My own experience as a business-man tells me these are great, great markets. The U.S. Chamber of Commerce predicts that U.S. sales to the region could expand by more than $3 billion in the first year of the free trade agreement.

The American Farm Bureau Federation estimates that U.S. farm exports could grow $1.5 billion a year.

Opening markets to U.S. manufacturers also benefits American workers. NAM reports that trade-intensive industries pay an average annual compensation of $60,000 a year – almost 40 percent more than the least trade-intensive industries.

These small CAFTA countries are already big markets. U.S. export growth to the region has outperformed overall U.S. exports. From 2000 to 2004, our exports to the CAFTA countries grew by almost 16 percent, compared with less than 5 percent growth for overall U.S. exports.

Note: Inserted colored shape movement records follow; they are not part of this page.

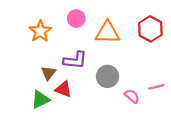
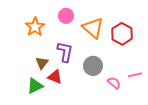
red hexagon: (150, 29) -> (122, 34), moved
orange triangle: (108, 32) -> (93, 28), turned 40
purple L-shape: (75, 60) -> (65, 52), turned -85

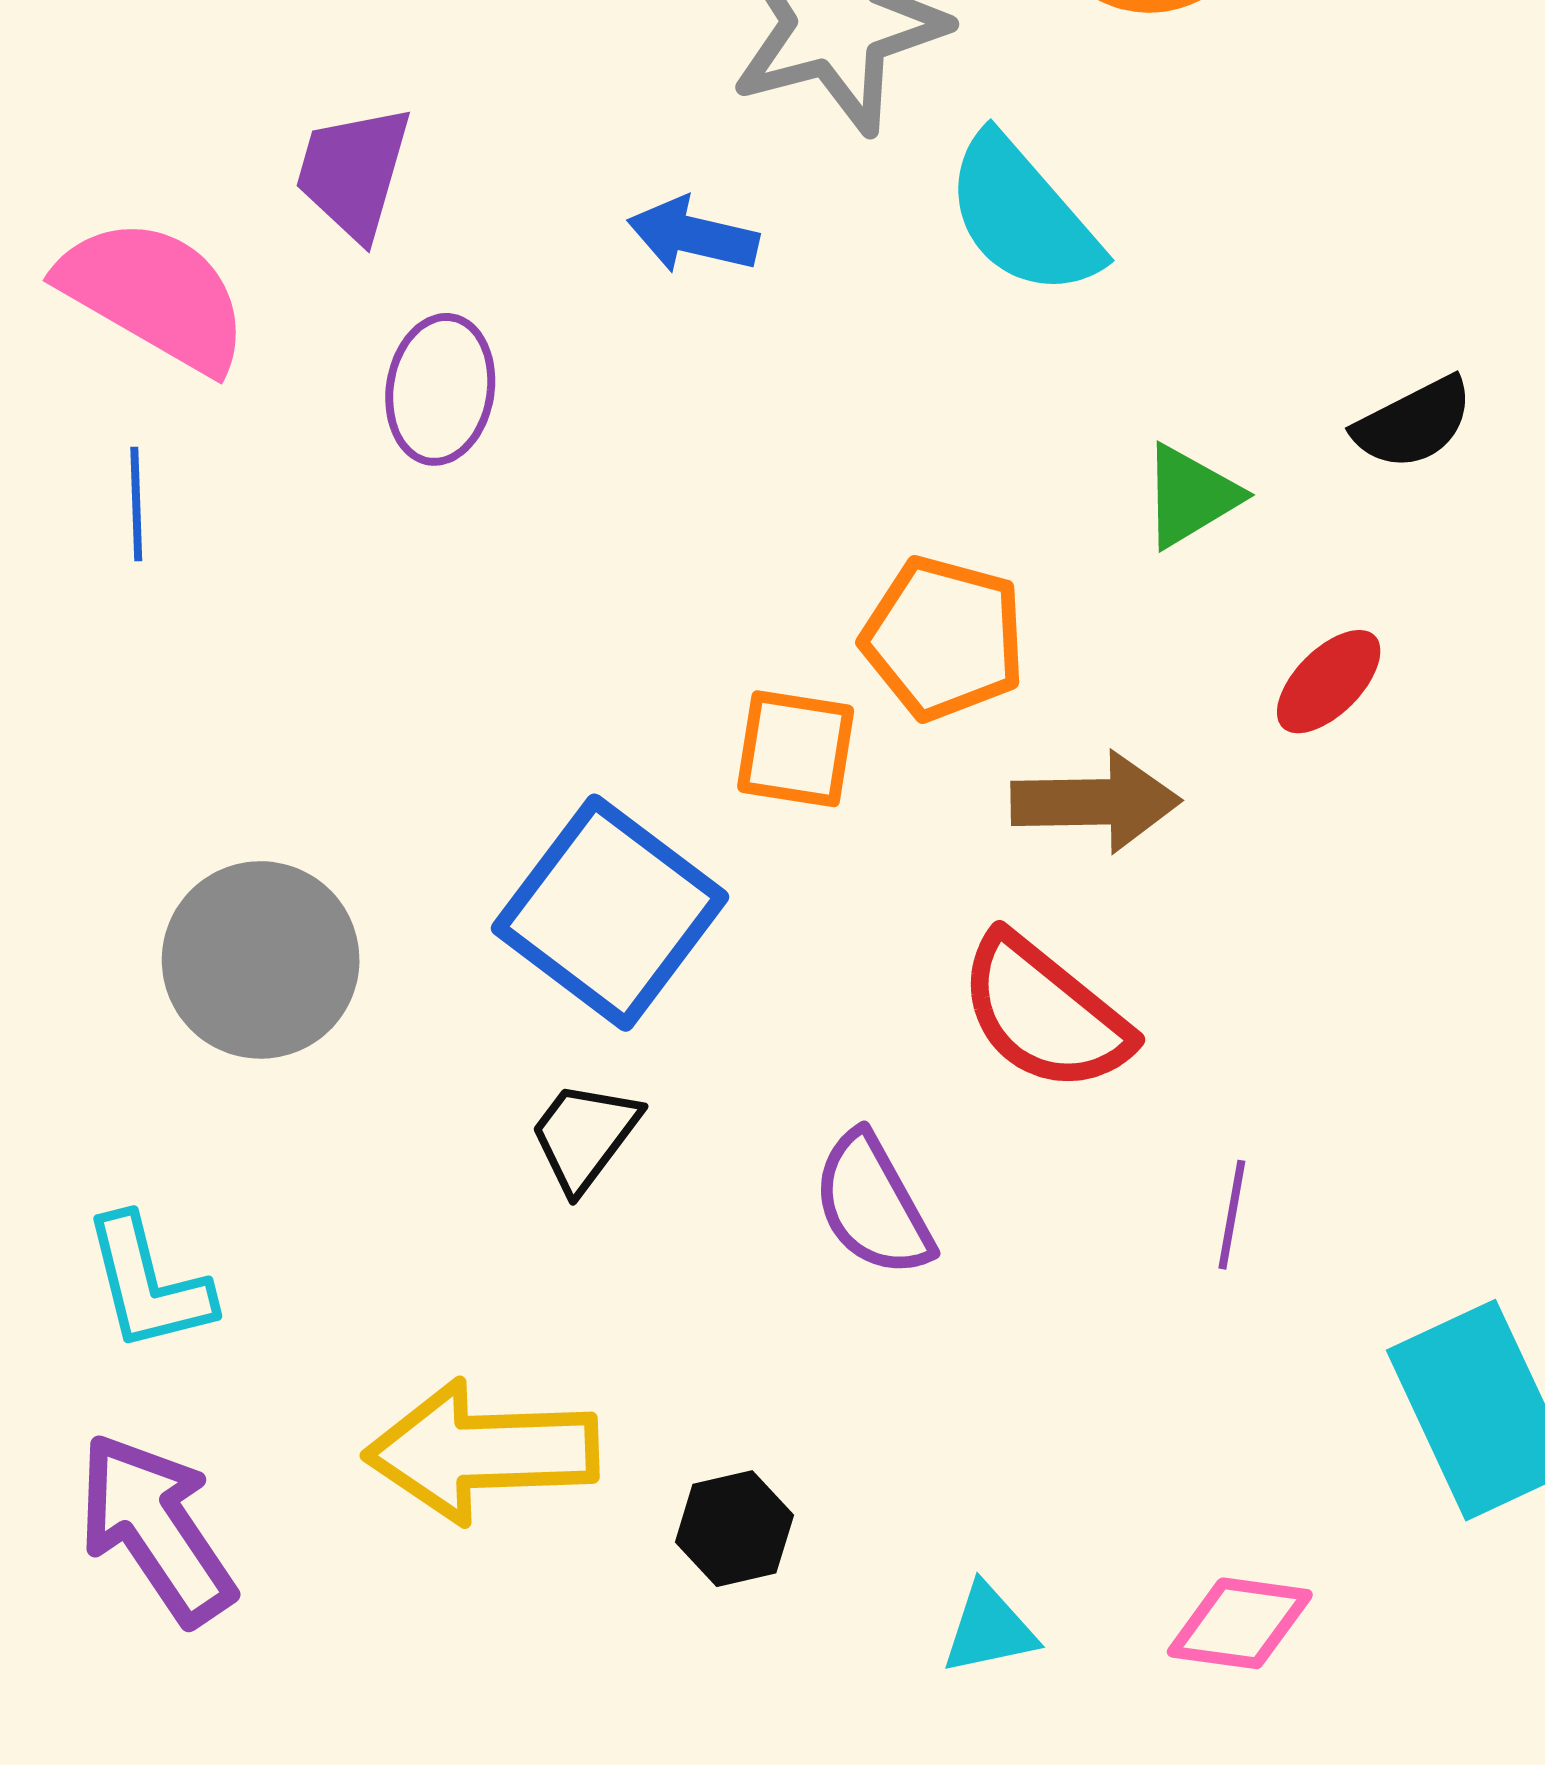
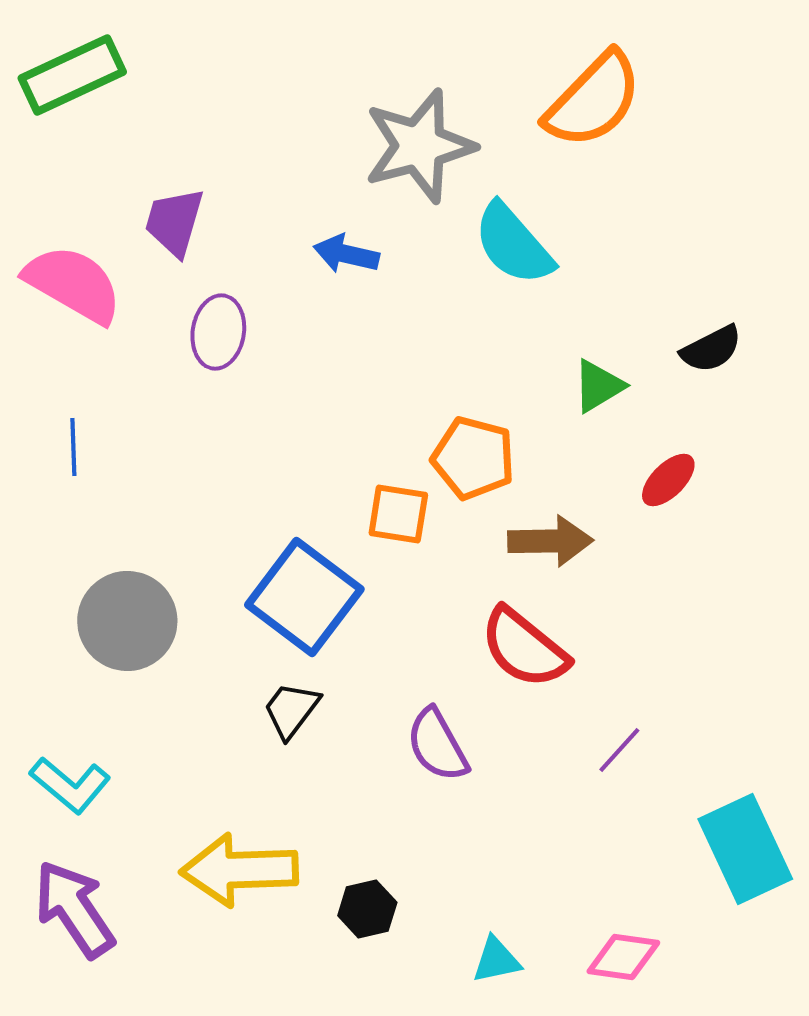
blue line: (136, 504) -> (73, 447), moved
purple line: (1232, 1215) -> (619, 750), turned 32
cyan L-shape: (148, 1284) -> (70, 785), turned -36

We trade more with Central America and the Dominican Republic than we do with Australia, and more than we trade with Brazil. CAFTA is also a larger U.S. export market than Russia, India and Indonesia combined.

The free trade agreement with these young and vibrant growth markets would solidify our nation’s competitive edge as the leading supplier of goods and services to the CAFTA countries at a time when China is making serious inroads as an investor and exporter in the Western Hemisphere.

Importantly, CAFTA also has the potential to further integrate the hemisphere so that we can better compete in other markets around the world, notably in Europe and Asia. Three countries in Central America have already authorized the agreement. They are courageously taking the lead. They are waiting for us, and a lot of countries are looking to us, to see how we deal with it.

CAFTA will send a very powerful message to our trading partners in South America that we are serious about opening markets, about free enterprise and the
role that free enterprise has in creating broader freedoms.

Support democracy
CAFTA is significant not just in economic terms. It is an investment in American prosperity, but it is also an investment in hemispheric freedom and democracy right in our own backyard. During the 1980s, Central America was plagued by civil war and chaos. Today, the region is filled with fragile democracies that need American support.

Elected leaders in the region are embracing both political and economic reforms. They are fighting corruption, strengthening the rule of law and battling crime. And they are supporting America in the war on terrorism. But the forces that oppose reform remain and are still active.

President Bush strongly believes that the United States should stand with those who stand for democracy and economic freedom. Eliminating tariffs, opening markets, promoting transparency and establishing state-of-the-art rules for 21st century commerce will strengthen our economic ties with the CAFTA nations and reinforce their progress toward economic, political and social reform.

This is an historic opportunity to serve the cause of democratic reform, to level the playing field for American companies and farmers and to create jobs for American workers. We believe that opening new markets for exporters, for manufacturers, is the wave of the future, and the way towards the future of growth, vitality and prosperity is free and fair trade. The CAFTA free trade agreement is an opportunity that we should seize now.

Carlos M. Gutierrez is the 35th Secretary of the U.S. Department of Commerce, the voice of business in government. The former chairman of the board and chief executive officer of Kellogg Company, Secretary Gutierrez is a core member of President Bush’s economic team.